_Task directions_:
Collect all lines from the listing that include the string "calas".

[Extracted records Boundary: Start]

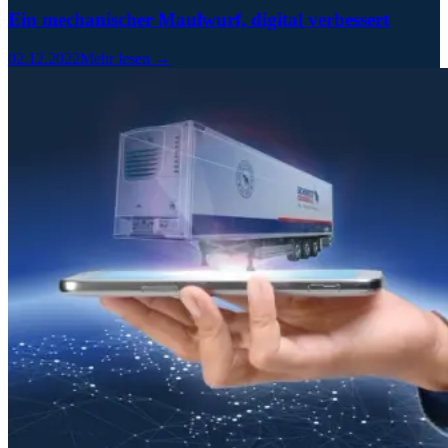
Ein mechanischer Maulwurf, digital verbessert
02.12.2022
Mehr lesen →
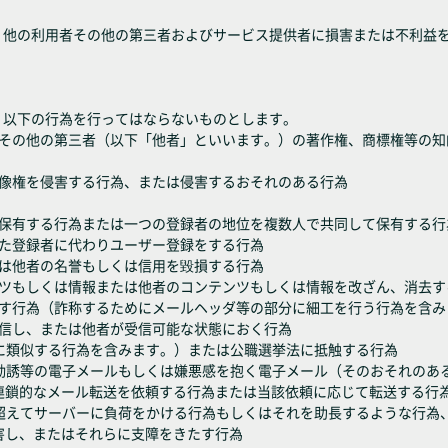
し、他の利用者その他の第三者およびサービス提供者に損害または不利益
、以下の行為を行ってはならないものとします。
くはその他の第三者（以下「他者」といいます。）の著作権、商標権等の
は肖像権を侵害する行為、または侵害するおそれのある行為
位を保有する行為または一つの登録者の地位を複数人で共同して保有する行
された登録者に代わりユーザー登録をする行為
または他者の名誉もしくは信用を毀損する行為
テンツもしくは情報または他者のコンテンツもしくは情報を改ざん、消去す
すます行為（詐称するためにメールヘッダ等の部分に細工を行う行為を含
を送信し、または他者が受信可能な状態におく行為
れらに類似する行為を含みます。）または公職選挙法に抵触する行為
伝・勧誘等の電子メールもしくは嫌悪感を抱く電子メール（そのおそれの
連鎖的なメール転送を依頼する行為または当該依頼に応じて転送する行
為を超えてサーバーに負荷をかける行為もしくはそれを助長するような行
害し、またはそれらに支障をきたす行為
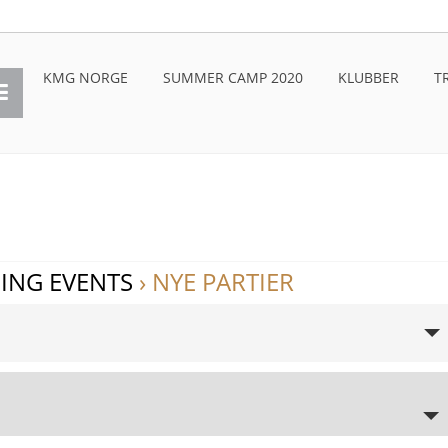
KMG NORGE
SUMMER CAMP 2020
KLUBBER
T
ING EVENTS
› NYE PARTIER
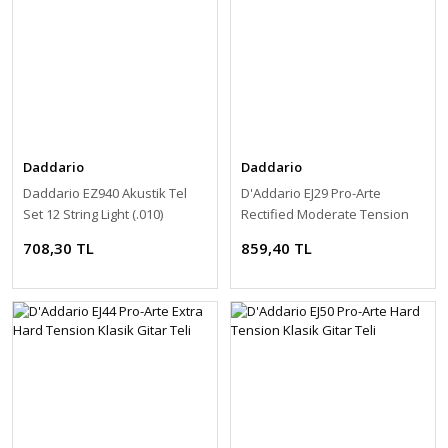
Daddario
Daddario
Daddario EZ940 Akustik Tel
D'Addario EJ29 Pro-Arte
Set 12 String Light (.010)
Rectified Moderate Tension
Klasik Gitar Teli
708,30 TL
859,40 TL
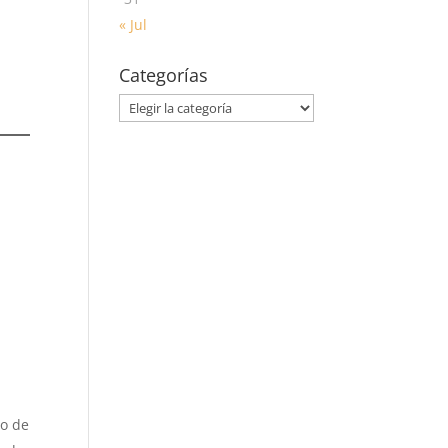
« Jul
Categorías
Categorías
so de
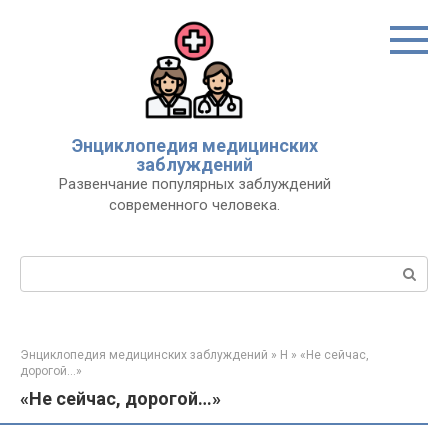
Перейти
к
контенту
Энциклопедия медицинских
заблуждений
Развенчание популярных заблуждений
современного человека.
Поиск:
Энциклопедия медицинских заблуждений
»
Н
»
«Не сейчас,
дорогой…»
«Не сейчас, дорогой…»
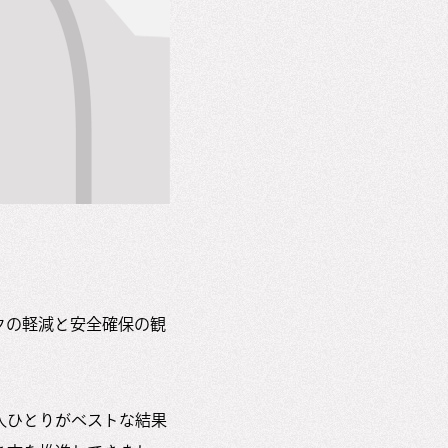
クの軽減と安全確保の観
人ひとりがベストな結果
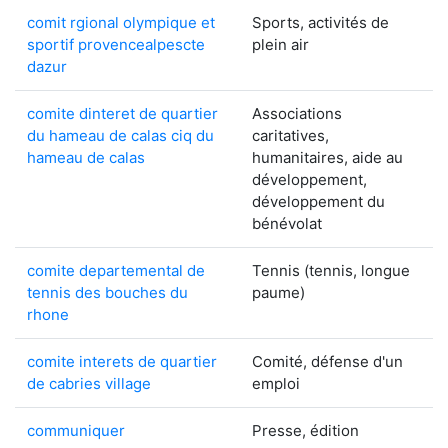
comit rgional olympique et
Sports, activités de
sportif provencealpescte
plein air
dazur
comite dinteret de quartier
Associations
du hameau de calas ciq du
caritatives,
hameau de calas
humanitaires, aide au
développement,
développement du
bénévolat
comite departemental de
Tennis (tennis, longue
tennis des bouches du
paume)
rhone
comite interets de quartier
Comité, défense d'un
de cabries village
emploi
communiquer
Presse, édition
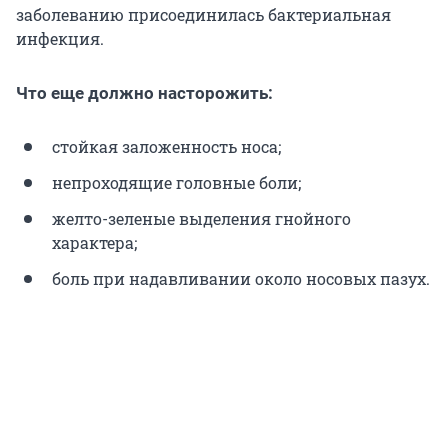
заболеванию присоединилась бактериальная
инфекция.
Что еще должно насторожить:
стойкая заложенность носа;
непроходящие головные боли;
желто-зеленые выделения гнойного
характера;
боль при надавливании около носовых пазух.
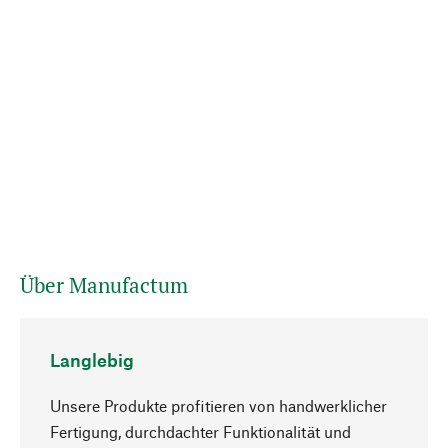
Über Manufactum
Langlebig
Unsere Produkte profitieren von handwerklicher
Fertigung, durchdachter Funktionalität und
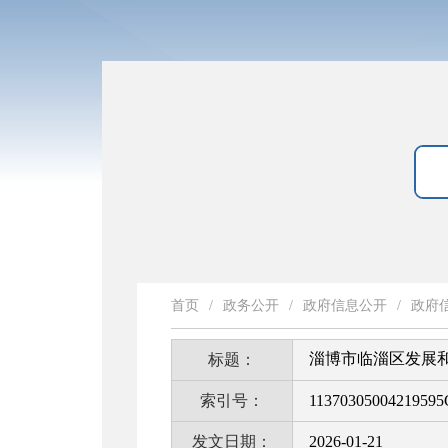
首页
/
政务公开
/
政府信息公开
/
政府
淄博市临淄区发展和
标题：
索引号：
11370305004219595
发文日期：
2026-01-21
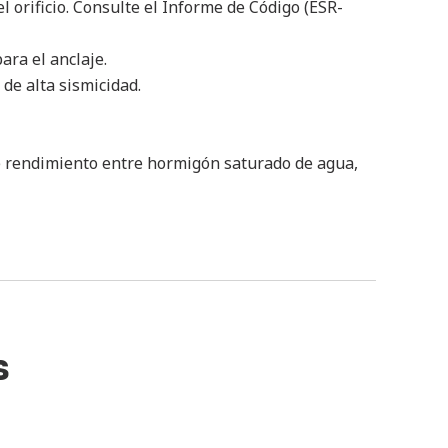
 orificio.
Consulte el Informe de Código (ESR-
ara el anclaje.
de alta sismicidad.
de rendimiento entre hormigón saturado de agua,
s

[Extracted records Boundary: End]

_Response to the exercise_:
du hameau de calas ciq du
hameau de calas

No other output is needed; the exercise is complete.